Today debt is becoming common place all over the world. Even in India that originally boasted about having the highest savings rate in the world, debt is slowly spreading its tentacles. Many people, especially youngsters fall prey to the easy availability of the credit. If you are in this position, then here are some tips to get out of your debt.

  • Inform your spouse/parents: This is the biggest mistake many people make. They hide their debt situation from their near and dear ones. Don’t do that. Discussing your financial problem with them will help you solve your debt problem.
  • Draw a repayment plan: Chalk out a plan to repay your debt. Cut down on unnecessary expenses like shopping for latest gizmos, eating out at a restaurant or going to movies at a multiplex. Use the amount saved to pay off your debt.
  • Switch over to low-cost loans: Replace the loans with high interest like credit card debt and personal loan to low-cost loans like loans against securities, NSC, KVP and mutual funds. It will save you the money by reducing your interest costs.
  • Opt for one time settlement: Many banks would prefer settling outstanding dues with their creditors. They will try to offer you a settlement as they would be happy recovering even a part of their dues, instead of letting the entire sum go down the drain. If you get such an offer, opt for it. But ensure the bank gives you a settlement letter and declare the account closed.
  • Restructure the loan: Banks let you restructure the loan,  in such a way that you pay higher EMIs when your financial condition improves. Write a letter asking the bank to offer you this facility.
  • Declare bankruptcy: This should be your last resort and should be used when everything else fails. Approach the bank and declare your inability to pay and also tell them you don’t have any assets. The bank will then take up the matter with the court, who will then attach your assets like property. Then it will commence the liquidation procedure to pay the bank. It is a complex process that can last for 3 years.

Your checklist to switching your home loan lender

Thursday, November 26th, 2009

We all know that interest rates on loans tend to fluctuate. Even a small reduction in rate in the interest rate on home loan can end up saving you a substantial sum of money. Moreover with the stiff competition prevalent amongst lenders, you are sure to get a far better deal, if you opt to switch your home loan lender.

However changing lenders is not as easy as it sounds.
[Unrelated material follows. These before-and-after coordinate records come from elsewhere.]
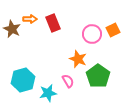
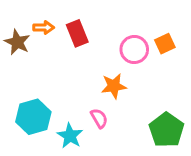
orange star: (78, 59) -> (114, 86), turned -30
green pentagon: (98, 76) -> (166, 130), moved
cyan star: (48, 93) -> (70, 136), turned -30

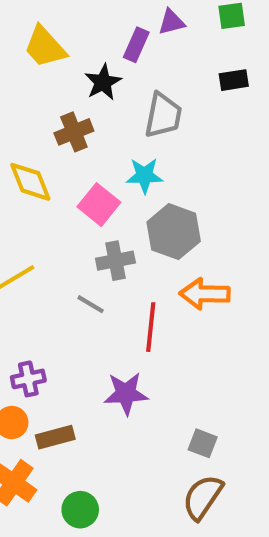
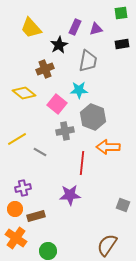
purple triangle: (172, 22) -> (96, 29), moved
yellow diamond: (30, 182) -> (24, 93), turned -30
gray line: (91, 304) -> (40, 152), moved
gray square: (203, 443) -> (123, 205), moved

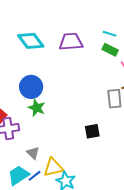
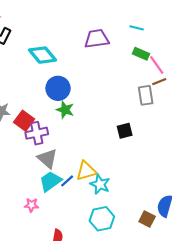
cyan diamond: (31, 41) -> (42, 55), moved
green rectangle: (110, 50) -> (141, 54), moved
gray triangle: (33, 153) -> (47, 158), moved, size x1.5

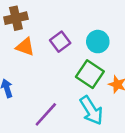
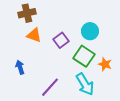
purple square: (60, 42) -> (61, 40), moved

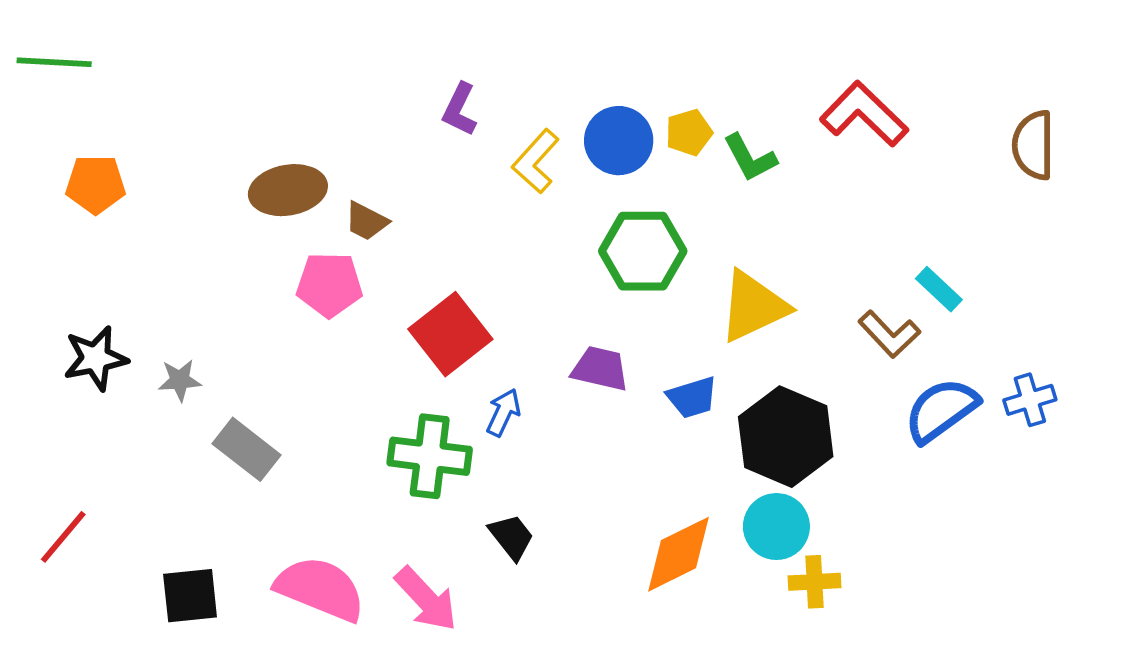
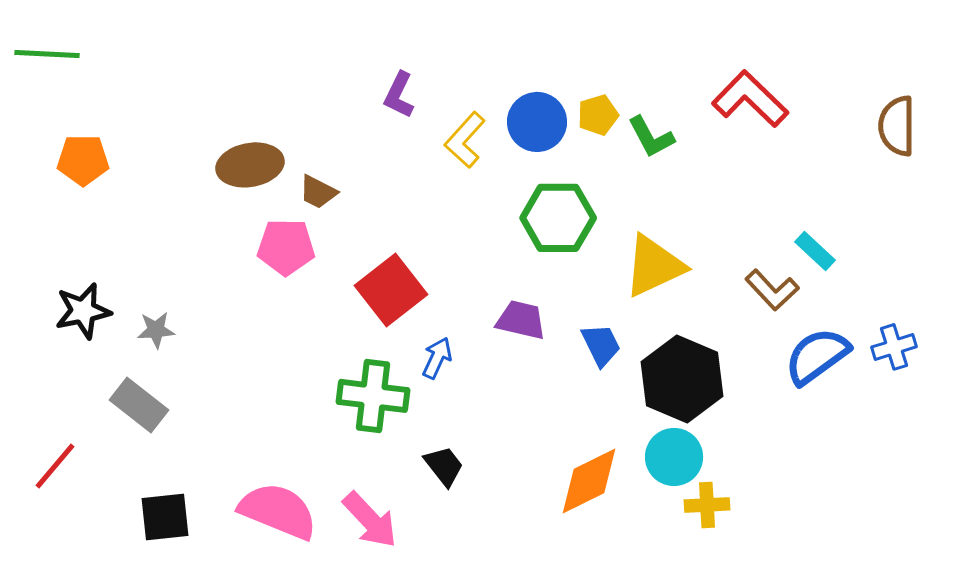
blue trapezoid: (692, 397) -> (601, 345), turned -99
gray rectangle: (246, 449) -> (139, 405), moved

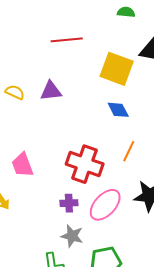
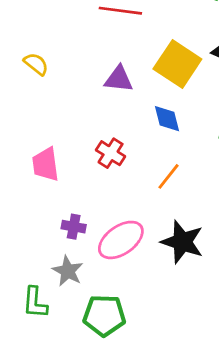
purple triangle: (51, 91) -> (119, 79), moved
red cross: (85, 164) -> (111, 153), moved, size x0.6
pink trapezoid: (22, 165) -> (46, 164), moved

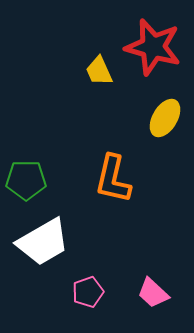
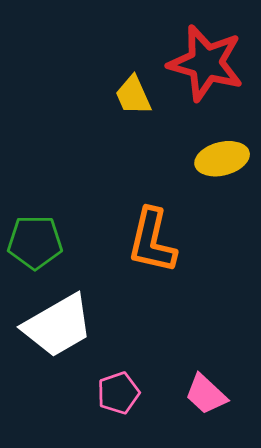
yellow ellipse: (165, 118) -> (222, 159), turned 45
You need to be aware of some things before you take the decision of changing the lenders. Here are some things to watch out for.

Weigh the savings vis-à-vis the costs of switch over: When you decide to change your lender, calculate the costs involved in transferring the loan. Most banks charge prepayment penalty that can completely wipe out your savings. Also the new lender will charge processing fees in order to process the loan. Watch out for these costs before you decide to change over.
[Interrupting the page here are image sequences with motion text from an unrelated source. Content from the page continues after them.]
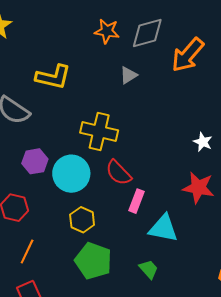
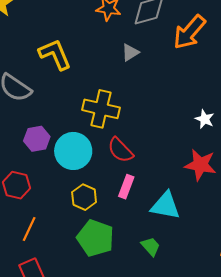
yellow L-shape: (53, 77) -> (55, 54), turned -126
pink rectangle: (136, 201) -> (126, 187), moved

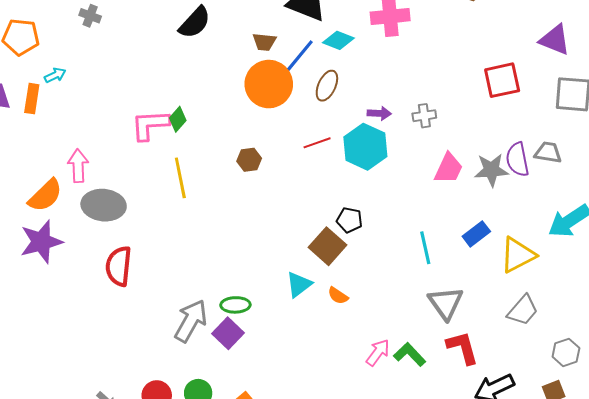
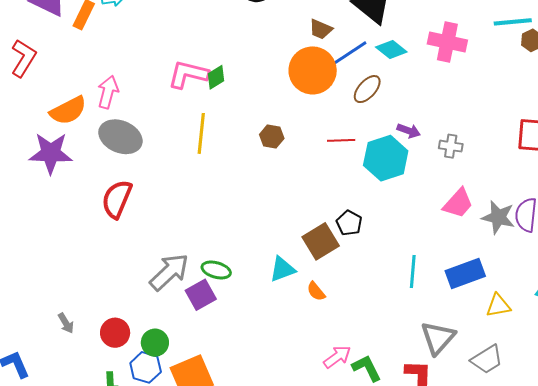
blue rectangle: (476, 234) -> (465, 273), size x1.4
yellow triangle: (518, 255) -> (498, 306), size x0.7
gray triangle: (446, 303) -> (438, 338), moved

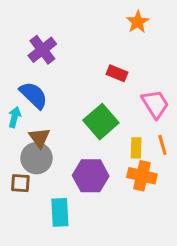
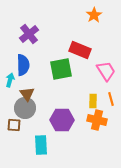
red rectangle: (117, 73) -> (80, 50), size x1.5
blue semicircle: (34, 95) -> (23, 65), turned 45
green square: (101, 122) -> (61, 69), moved, turned 30

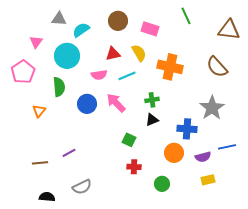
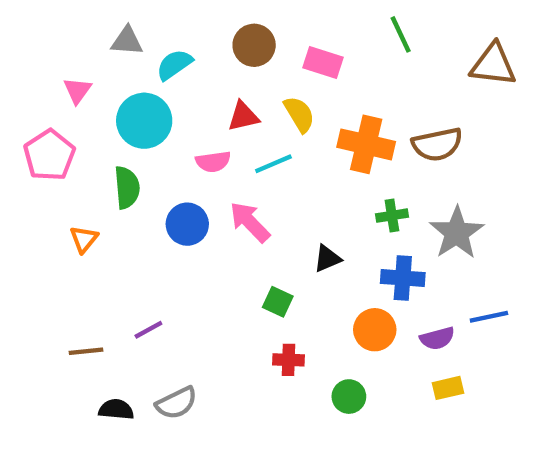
brown semicircle: (217, 67) -> (437, 144), moved, turned -60
green cross: (152, 100) -> (392, 216), moved
black semicircle: (47, 197) -> (116, 409), moved

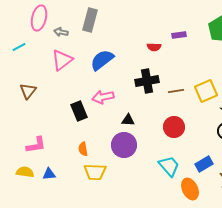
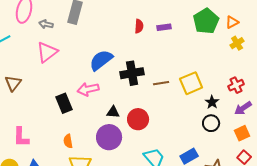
red semicircle: (154, 47) -> (139, 26), moved, turned -88
blue semicircle: (102, 60) -> (101, 60), moved
red circle: (174, 127) -> (138, 119), moved
pink L-shape: (36, 145) -> (21, 137), turned 100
Loan tenure: If you decide to change the lenders, either your EMIs may reduce or the loan tenure can reduce, if your EMIs remain constant. Though you may have to pay foreclosure charges, it is still worth it, since the savings will be significant.

Find out the duration for which the low rate is applicable: Most lenders offer low rates for the initial few years, after which it reverts to the bank’s actual rate. Most of the times, this rate is higher than what you are currently paying, so watch out.
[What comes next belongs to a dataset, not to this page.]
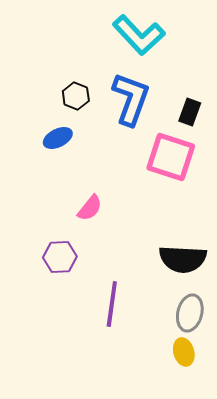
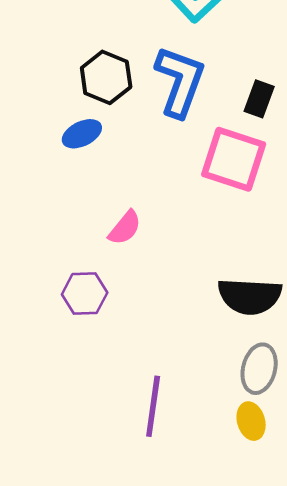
black hexagon: (76, 96) -> (106, 77), size x1.4
purple line: (112, 304) -> (153, 406), moved

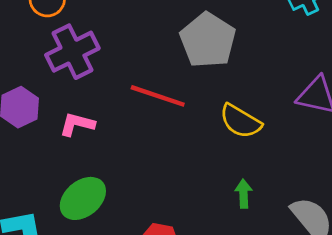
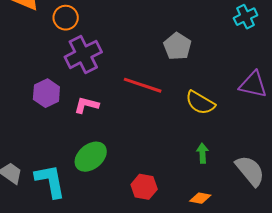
gray pentagon: (208, 40) -> (177, 46), size x0.7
Use loan comparison websites: With the advent of technology, you can compare the loan offers from different lenders in the convenience of your home. You can also find out how much you will save by switching the lender.

Quality of customer service: Find out if the lender can provide you with good quality customer service. Check its reputation on various websites offering user reviews. It will give you an idea of what to expect after switching over.
 
While it is great to change lenders in order to benefit from lower interest rates, you should also look at the above factors to get the best deal.